> _What to work on_: Every line from the one that contains "obligaciones legales." to the end of the records must be restated word for word. No other line belongs in the answer.

> _Exercise data_:
- - - -
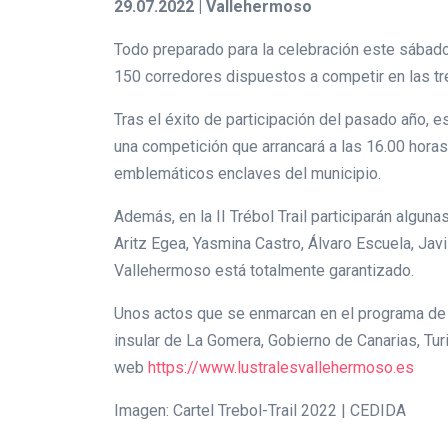
29.07.2022 | Vallehermoso
Todo preparado para la celebración este sábado 
150 corredores dispuestos a competir en las tre
Tras el éxito de participación del pasado año, 
una competición que arrancará a las 16.00 horas.
emblemáticos enclaves del municipio.
Además, en la II Trébol Trail participarán algu
Aritz Egea, Yasmina Castro, Álvaro Escuela, Jav
Vallehermoso está totalmente garantizado.
Unos actos que se enmarcan en el programa de l
insular de La Gomera, Gobierno de Canarias, Tu
web
https://www.lustralesvallehermoso.es
Imagen: Cartel Trebol-Trail 2022 | CEDIDA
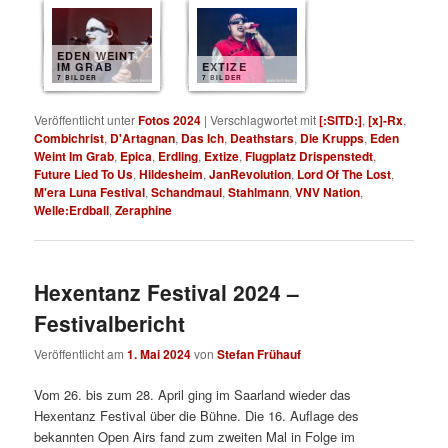
EDEN WEINT
IM GRAB
EXTIZE
7 BILDER
7 BILDER
Veröffentlicht unter
Fotos 2024
|
Verschlagwortet mit
[:SITD:]
,
[x]-Rx
,
Combichrist
,
D'Artagnan
,
Das Ich
,
Deathstars
,
Die Krupps
,
Eden
Weint Im Grab
,
Epica
,
Erdling
,
Extize
,
Flugplatz Drispenstedt
,
Future Lied To Us
,
Hildesheim
,
JanRevolution
,
Lord Of The Lost
,
M'era Luna Festival
,
Schandmaul
,
Stahlmann
,
VNV Nation
,
Welle:Erdball
,
Zeraphine
Hexentanz Festival 2024 –
Festivalbericht
Veröffentlicht am
1. Mai 2024
von
Stefan Frühauf
Vom 26. bis zum 28. April ging im Saarland wieder das
Hexentanz Festival über die Bühne. Die 16. Auflage des
bekannten Open Airs fand zum zweiten Mal in Folge im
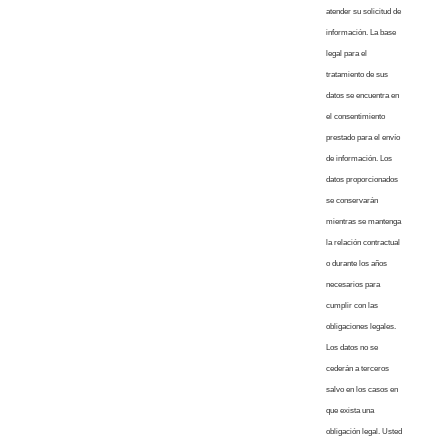
atender su solicitud de
información. La base
legal para el
tratamiento de sus
datos se encuentra en
el consentimiento
prestado para el envío
de información. Los
datos proporcionados
se conservarán
mientras se mantenga
la relación contractual
o durante los años
necesarios para
cumplir con las
obligaciones legales.
Los datos no se
cederán a terceros
salvo en los casos en
que exista una
obligación legal. Usted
- - - -
> _Response below_:
obligaciones legales.
Los datos no se
cederán a terceros
salvo en los casos en
que exista una
obligación legal. Usted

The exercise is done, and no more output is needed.